Problem to work on: Copy only what lies from the line containing "人に教える道具として使われていました（笑）」" through the line containing "militar no território." in the entries below, keeping both end lines exact and dropping every picture.
::: Raw data :::
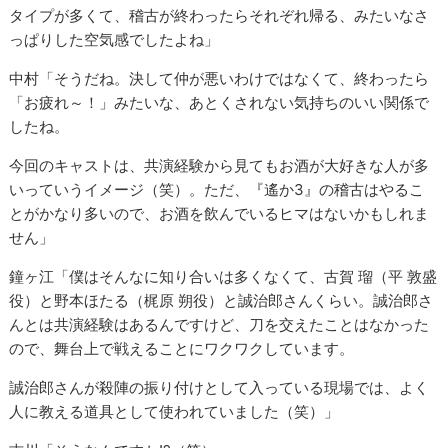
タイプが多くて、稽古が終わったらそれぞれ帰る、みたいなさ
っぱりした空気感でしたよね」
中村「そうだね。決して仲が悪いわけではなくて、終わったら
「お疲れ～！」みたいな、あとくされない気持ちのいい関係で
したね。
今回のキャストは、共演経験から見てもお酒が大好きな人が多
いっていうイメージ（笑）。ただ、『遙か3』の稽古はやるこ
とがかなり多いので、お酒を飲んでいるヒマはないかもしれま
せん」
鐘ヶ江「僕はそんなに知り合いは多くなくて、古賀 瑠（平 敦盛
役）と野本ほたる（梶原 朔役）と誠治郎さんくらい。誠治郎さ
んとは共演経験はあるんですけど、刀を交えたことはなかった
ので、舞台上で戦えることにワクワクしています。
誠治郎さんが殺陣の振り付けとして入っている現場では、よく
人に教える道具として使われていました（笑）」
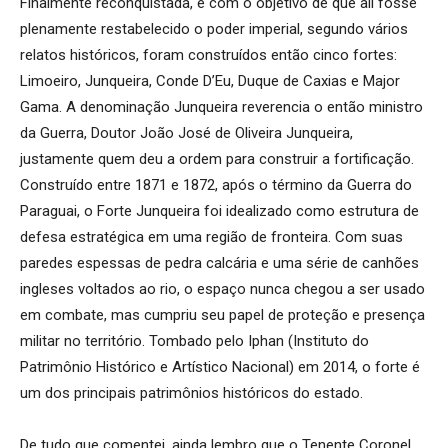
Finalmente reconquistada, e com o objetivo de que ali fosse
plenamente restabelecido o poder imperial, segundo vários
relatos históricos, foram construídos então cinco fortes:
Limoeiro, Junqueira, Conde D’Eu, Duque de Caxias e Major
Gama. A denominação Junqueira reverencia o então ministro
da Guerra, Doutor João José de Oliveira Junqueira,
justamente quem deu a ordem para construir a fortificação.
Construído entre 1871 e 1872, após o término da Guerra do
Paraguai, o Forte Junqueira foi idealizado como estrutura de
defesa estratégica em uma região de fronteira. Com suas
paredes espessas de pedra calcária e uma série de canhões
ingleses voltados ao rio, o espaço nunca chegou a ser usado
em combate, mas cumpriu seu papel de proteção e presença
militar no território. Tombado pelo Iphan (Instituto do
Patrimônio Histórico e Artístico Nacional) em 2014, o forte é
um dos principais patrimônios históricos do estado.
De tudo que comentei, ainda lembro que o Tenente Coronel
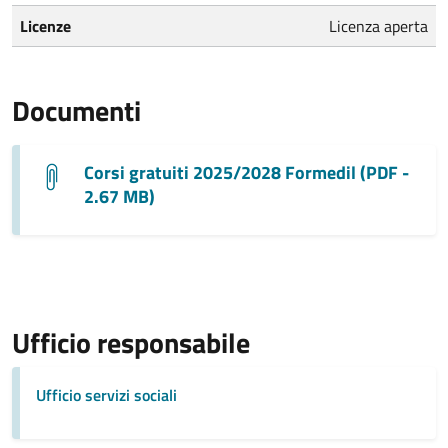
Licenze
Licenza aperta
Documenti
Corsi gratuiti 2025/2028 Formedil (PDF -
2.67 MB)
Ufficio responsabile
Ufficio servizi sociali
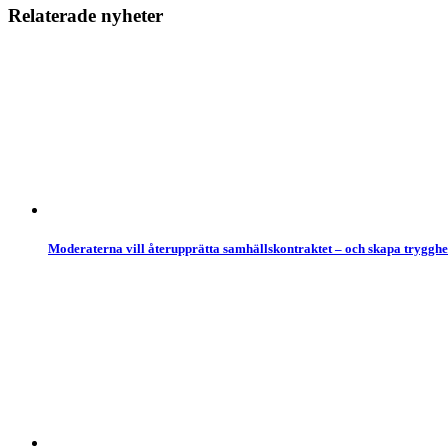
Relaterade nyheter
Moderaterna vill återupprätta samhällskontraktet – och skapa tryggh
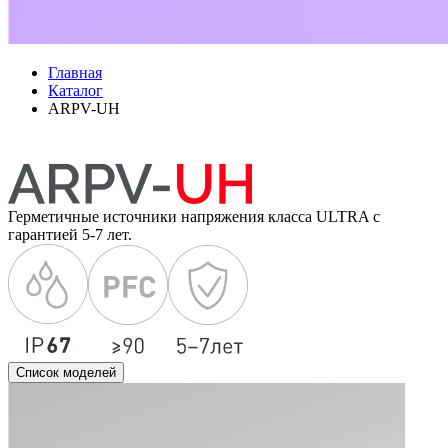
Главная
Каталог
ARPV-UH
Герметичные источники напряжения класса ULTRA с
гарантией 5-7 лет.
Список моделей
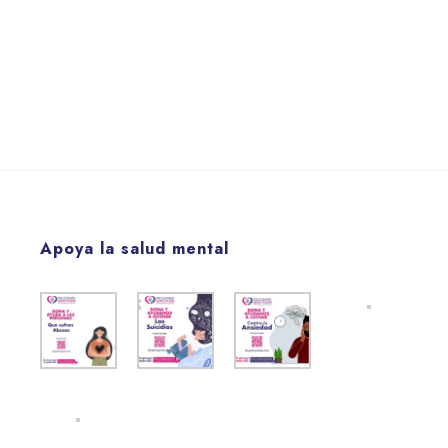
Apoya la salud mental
:::
Output below:
人に教える道具として使われていました（笑）」
Finalmente reconquistada, e com o objetivo de que ali fosse
plenamente restabelecido o poder imperial, segundo vários
relatos históricos, foram construídos então cinco fortes:
Limoeiro, Junqueira, Conde D’Eu, Duque de Caxias e Major
Gama. A denominação Junqueira reverencia o então ministro
da Guerra, Doutor João José de Oliveira Junqueira,
justamente quem deu a ordem para construir a fortificação.
Construído entre 1871 e 1872, após o término da Guerra do
Paraguai, o Forte Junqueira foi idealizado como estrutura de
defesa estratégica em uma região de fronteira. Com suas
paredes espessas de pedra calcária e uma série de canhões
ingleses voltados ao rio, o espaço nunca chegou a ser usado
em combate, mas cumpriu seu papel de proteção e presença
militar no território. Tombado pelo Iphan (Instituto do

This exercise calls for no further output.